What needs to be done. For the data below, give again exactly the lines from the one containing "unless otherwise noted." through the one containing "All Versions", both ends included, and no others.

*** Opening Excerpted records ***

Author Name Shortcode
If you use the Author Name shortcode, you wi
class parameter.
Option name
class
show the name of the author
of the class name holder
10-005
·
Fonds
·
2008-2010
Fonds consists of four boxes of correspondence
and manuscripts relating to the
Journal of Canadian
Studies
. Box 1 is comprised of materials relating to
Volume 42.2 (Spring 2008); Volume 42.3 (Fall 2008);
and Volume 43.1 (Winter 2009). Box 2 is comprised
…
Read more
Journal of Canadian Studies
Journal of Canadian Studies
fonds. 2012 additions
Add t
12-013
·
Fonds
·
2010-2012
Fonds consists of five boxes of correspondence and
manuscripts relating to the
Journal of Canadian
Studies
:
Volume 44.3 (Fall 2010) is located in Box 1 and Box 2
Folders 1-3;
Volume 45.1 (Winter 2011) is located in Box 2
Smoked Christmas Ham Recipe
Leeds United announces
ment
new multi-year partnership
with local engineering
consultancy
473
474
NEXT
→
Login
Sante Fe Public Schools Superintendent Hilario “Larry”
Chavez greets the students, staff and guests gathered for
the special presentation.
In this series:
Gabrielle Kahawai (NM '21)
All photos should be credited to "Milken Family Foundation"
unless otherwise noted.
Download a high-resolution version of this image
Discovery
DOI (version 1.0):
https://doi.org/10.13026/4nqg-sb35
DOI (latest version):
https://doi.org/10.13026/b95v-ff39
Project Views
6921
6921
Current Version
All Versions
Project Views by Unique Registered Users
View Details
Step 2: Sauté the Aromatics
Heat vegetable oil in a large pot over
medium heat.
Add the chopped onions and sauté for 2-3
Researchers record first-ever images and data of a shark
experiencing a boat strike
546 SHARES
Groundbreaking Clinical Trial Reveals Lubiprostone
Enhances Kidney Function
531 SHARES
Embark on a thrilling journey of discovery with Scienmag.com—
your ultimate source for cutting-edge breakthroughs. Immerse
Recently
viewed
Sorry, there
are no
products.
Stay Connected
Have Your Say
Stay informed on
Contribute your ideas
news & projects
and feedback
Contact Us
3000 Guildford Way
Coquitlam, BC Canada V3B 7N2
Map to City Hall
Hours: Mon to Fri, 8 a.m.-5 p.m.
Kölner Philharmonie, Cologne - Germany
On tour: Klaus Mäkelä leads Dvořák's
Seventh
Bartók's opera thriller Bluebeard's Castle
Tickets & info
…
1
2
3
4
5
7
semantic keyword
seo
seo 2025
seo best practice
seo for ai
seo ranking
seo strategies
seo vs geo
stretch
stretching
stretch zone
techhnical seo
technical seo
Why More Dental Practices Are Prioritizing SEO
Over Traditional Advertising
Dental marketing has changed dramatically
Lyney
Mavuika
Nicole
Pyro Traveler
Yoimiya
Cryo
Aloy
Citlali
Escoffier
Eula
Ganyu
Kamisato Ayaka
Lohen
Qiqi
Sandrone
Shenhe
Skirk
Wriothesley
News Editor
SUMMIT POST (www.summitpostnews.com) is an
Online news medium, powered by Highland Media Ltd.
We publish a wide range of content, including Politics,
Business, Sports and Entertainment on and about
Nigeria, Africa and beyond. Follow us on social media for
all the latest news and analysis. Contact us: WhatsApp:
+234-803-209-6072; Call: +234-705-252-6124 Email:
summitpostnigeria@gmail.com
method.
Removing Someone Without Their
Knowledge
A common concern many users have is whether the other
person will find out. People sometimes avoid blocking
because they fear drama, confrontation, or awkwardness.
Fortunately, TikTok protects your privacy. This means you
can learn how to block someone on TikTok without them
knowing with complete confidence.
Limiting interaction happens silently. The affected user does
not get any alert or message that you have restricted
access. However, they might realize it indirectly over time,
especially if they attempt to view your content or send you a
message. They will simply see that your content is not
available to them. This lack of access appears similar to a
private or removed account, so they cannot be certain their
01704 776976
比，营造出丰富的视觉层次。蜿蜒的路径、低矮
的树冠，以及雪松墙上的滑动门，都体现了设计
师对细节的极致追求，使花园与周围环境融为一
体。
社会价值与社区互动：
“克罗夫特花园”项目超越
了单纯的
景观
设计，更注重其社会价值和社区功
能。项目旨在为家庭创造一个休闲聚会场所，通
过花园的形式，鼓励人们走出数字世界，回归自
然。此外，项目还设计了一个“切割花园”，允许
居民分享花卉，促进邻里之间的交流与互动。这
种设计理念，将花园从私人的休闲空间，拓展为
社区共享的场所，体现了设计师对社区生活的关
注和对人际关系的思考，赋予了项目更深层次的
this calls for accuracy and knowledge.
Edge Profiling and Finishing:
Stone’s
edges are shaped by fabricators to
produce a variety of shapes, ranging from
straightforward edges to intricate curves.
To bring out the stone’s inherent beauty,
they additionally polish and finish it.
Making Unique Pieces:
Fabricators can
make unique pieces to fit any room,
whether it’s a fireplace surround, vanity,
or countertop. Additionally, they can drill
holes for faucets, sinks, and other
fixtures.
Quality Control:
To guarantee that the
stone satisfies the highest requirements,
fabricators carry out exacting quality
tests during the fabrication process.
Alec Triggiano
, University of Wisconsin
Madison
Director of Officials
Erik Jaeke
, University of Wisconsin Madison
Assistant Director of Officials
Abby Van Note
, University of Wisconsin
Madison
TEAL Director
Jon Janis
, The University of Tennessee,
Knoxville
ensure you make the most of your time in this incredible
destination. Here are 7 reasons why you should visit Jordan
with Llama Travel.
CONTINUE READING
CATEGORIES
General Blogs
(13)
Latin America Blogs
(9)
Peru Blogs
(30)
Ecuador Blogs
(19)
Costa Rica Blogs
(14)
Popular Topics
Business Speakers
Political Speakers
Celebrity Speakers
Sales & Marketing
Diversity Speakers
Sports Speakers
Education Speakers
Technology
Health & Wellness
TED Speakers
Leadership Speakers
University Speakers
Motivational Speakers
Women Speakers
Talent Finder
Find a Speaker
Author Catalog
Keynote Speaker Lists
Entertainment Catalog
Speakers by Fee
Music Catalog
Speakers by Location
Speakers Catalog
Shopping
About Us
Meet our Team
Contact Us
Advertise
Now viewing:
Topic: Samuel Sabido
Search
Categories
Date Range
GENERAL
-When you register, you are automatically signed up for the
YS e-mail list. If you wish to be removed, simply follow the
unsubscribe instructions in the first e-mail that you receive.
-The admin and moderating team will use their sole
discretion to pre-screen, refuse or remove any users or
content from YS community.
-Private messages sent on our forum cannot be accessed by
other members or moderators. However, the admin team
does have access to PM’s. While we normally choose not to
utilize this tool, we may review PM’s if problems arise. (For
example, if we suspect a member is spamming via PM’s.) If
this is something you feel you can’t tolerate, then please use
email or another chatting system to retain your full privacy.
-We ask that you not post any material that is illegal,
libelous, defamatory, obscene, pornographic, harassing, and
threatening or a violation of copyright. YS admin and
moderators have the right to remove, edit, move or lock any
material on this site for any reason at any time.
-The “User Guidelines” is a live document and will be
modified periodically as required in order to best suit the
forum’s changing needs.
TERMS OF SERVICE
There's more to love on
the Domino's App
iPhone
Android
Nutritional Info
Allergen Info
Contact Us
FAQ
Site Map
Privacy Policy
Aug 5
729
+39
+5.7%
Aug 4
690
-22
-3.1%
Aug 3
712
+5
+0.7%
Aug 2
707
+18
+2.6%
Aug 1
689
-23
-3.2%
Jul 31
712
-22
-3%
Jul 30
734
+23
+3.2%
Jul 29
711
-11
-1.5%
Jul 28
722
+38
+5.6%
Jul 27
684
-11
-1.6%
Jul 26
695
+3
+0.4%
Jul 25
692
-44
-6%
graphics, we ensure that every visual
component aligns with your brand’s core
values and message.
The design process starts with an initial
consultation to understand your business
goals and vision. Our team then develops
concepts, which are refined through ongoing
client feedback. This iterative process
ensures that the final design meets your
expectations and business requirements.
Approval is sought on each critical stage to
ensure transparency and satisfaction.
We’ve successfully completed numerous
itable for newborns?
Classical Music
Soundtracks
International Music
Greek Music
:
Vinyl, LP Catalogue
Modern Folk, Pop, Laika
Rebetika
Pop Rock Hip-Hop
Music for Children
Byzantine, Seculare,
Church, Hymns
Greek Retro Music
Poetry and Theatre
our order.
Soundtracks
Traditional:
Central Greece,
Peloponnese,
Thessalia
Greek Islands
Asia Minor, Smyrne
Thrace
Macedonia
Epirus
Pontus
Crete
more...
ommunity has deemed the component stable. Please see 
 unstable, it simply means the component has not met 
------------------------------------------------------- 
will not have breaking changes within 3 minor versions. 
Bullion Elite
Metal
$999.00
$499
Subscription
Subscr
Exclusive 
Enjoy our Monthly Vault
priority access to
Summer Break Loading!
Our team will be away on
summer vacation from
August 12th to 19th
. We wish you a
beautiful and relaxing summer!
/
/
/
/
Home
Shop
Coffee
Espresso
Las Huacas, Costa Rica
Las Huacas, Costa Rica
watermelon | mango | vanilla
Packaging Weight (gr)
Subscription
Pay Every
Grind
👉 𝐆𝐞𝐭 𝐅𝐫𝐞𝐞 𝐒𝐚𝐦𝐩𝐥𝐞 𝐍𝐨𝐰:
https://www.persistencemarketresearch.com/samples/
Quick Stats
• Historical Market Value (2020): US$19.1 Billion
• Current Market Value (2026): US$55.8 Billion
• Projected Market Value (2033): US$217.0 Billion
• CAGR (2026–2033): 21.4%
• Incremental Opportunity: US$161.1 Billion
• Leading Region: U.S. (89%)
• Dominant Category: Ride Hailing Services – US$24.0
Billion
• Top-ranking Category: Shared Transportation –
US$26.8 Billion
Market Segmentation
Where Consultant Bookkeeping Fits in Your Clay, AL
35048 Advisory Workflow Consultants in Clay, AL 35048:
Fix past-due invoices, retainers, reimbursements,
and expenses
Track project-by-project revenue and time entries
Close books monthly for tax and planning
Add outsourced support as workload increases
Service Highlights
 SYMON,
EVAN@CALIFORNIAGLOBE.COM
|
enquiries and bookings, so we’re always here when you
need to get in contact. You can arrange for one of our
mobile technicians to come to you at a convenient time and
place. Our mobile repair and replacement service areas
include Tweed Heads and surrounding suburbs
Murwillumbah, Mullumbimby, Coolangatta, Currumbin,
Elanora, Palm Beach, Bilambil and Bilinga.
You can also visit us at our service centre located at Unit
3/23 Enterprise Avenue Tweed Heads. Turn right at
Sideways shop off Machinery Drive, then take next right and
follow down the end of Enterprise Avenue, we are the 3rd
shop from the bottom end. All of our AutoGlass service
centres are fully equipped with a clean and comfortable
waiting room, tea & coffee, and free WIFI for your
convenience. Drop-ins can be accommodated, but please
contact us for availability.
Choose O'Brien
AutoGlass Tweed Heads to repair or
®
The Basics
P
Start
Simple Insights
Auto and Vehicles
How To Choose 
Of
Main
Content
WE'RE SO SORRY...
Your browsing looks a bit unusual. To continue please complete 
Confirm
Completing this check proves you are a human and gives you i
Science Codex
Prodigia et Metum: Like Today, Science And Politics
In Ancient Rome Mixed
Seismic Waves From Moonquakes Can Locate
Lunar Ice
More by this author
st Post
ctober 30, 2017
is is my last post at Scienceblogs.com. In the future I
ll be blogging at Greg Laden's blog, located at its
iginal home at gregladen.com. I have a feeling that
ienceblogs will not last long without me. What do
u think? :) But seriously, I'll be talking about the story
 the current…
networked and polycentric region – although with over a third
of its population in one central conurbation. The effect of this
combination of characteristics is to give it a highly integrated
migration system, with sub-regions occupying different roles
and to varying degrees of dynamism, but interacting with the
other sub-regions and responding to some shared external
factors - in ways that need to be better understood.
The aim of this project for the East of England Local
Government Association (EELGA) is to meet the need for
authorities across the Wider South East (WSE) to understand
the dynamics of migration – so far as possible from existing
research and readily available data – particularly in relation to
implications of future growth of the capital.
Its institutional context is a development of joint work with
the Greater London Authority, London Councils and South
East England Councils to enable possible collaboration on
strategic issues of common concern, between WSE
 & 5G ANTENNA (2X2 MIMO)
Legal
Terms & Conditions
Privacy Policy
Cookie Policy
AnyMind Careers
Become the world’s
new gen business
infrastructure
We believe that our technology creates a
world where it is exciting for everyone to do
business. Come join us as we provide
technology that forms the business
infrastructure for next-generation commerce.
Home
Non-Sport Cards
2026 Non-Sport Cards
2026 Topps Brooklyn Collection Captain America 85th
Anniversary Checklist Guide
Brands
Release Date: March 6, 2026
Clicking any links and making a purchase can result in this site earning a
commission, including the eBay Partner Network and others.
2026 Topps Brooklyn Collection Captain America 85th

*** Closing Excerpted records ***

Finished task.
unless otherwise noted.
Download a high-resolution version of this image
Discovery
DOI (version 1.0):
https://doi.org/10.13026/4nqg-sb35
DOI (latest version):
https://doi.org/10.13026/b95v-ff39
Project Views
6921
6921
Current Version
All Versions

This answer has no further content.